Our group of guests, volunteers, and workshop facilitators signed in that afternoon and met the women who were graduating in a big room with fluorescent lights, plastic chairs, and a scuffed floor. The women sat with us, fidgeting with the sleeves of their jumpsuits, grinning nervously, and we all introduced ourselves to each other.
The graduation wasn’t just a ceremony of passage, but a reading. The women had worked all session to discover their own stories, to write them out, and then to deliver them to an audience, which is what they did that day.
And I was just floored, jaw hanging, eyes wide, eyes wet, heart beating. I know this could sound melodramatic, but these ladies crushed it. Their stories were radioactive with honesty, dark humor, bravado, tenderness, bloody pain, maternal pride, rage, old-fashioned gratitude, and that very delicate and intricate thing—hope.
They hadn’t pasteurized their memories; they used raw material to create real portrayals. Their details were vicious, vivid, unexpected—and hard-won, because all good writing is hard-won. The women had ventured past safe and comfortable tropes and clichés and bush-wacked their own paths to their own true story. No one is ever the same after doing that kind of expedition. You better understand yourself, the way you function, the world you came from, how it affects you; knowing this personal territory, you have leverage in future situations. At least that’s been my experience, and I heard the premonition of it in these women’s stories, too.
But these stories weren’t just illuminating to their own authors. They filled in abstract reports we all hear on poverty, crime rates, domestic violence, disability. These women used details like a ferris wheel seen in a dream, smelling faint perfume on a sister’s letter, stolen makeup, and basketball courts to make their lives real to everyone listening.
Statistics often seem simple, but it’s harder to reconcile (and impossible to forget) the personal account of someone who as an 11-year-old sold crack to her mother; or a girl who knows love mainly from being sexually abused by her father; or a mother dealing drugs to give her kids a childhood free of the violence and hunger she lived through, but getting busted and losing her family entirely.
I looked at the facilitators with great respect since writing like that just doesn’t come out of typical workshops!
There was a dearth of self-pity or blame. Ambition and self-knowledge took up more space. I only fear that the outside world, when a woman is released, will threaten her sense of self and her goals, but, as Katie said in a closing moment, the best thing anyone can do is believe in these women. Fear isn’t useful.

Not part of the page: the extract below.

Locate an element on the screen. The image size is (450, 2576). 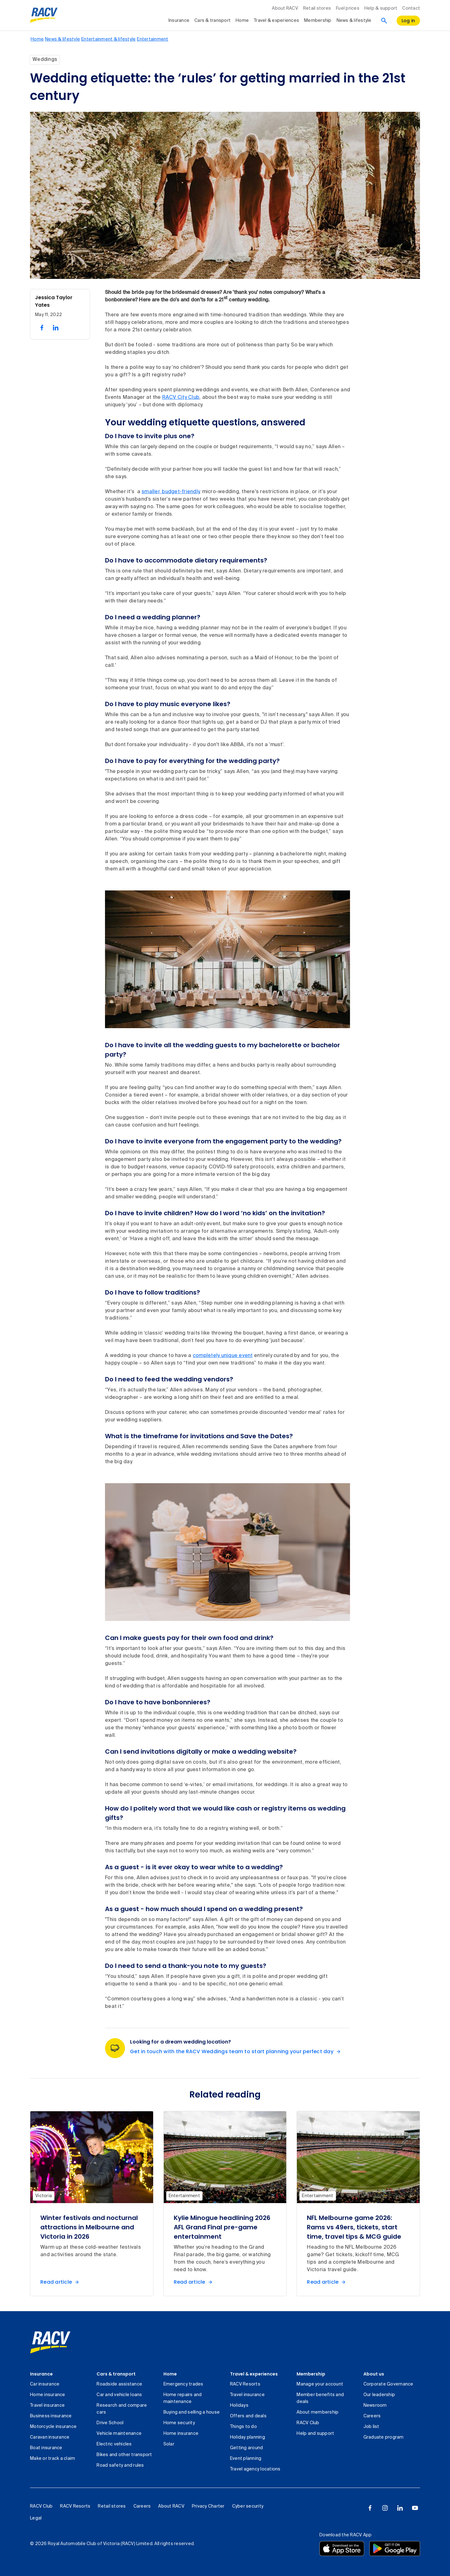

And so we left the prison, exiting into the parking lot, past the razor-wire fencing. We didn’t take anything concrete with us, but I definitely left richer, laden with new knowledge and insight, carrying stories into the world beyond. It made me think for the first time in a firsthand way about oral storytelling traditions and how they’ve saved and protected cultures and individual souls from extinction in the collective consciousness. Stories don’t trigger metal detectors either, and they can go wherever there is life.